Scott Benton, the pro-Brexit Conservative MP who took the seat from Labour at the last election, said via email that the government has invested “hundreds of millions into Blackpool to date, through the Town Deal [and] Shared Prosperity Fund (SPF)”, among other “bespoke” pledges, including for transport, sea defences, schools and policing.

But data from IPPR North reveals that the government’s SPF, which replaces the EU regional development funding that Blackpool may continue to receive until 2023, gives combined authorities, on average, 43.3 per cent less funding than before. Blackpool will receive a measly £5.8m over the next three years through the SPF; and though the council will receive £39.5m through the Town Deal, the funding is pegged to five individual building projects – again, all based in the centre of town, with no money given to the surrounding deprived areas.

The local elections of May 2022 have taken on an extra sense of importance, for it is not just a vote based on the handling of local issues by councils; it is an opportunity for voters to express their views on Boris Johnson and his government, in light of partygate, the pandemic more generally and even levelling up.

Blackpool’s elections are not until 2023, but recent polling by the think tank More in Common for the Telegraph shows that the Tories have the support of just 38 per cent of Red Wall voters, down from the 56 per cent they had at the 2019 general election.

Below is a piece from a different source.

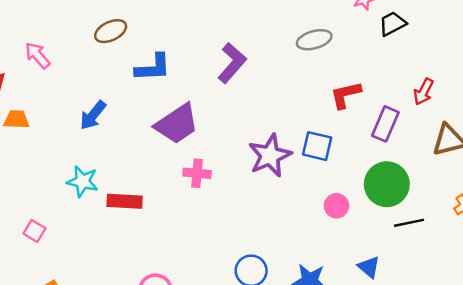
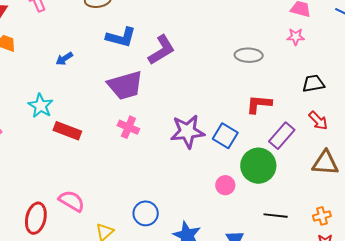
black trapezoid: (393, 24) -> (313, 83), moved
purple L-shape: (232, 63) -> (161, 50), moved
red arrow: (424, 92) -> (318, 121), turned -90
blue arrow: (93, 115) -> (64, 59), size x0.7
green circle: (387, 184) -> (258, 166), moved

Handing over more power locally in further devolution deals is key to economic growth, says Johnny Webb. “It’d require something quite radically different in terms of where power lies in this country,” he says. Currently, you have “Whitehall civil servants and policymakers deciding on matters which are fundamentally affecting particular places… The reality is that they don’t know a place better than the people who live there”.

Giving younger residents a reason to stay will also be key to developing Blackpool’s economy. “I’ve already left town – I’m in the armed forces,” says Declan, 18, who is back in Blackpool on leave. He joined the military because “there are more opportunities”, he says.

“People in Blackpool are very good at criticising what goes on,” Williams says, “but let anybody from outside of town say anything… There is a real sense of pride of coming from Blackpool, and a desire to improve things, to make that change.”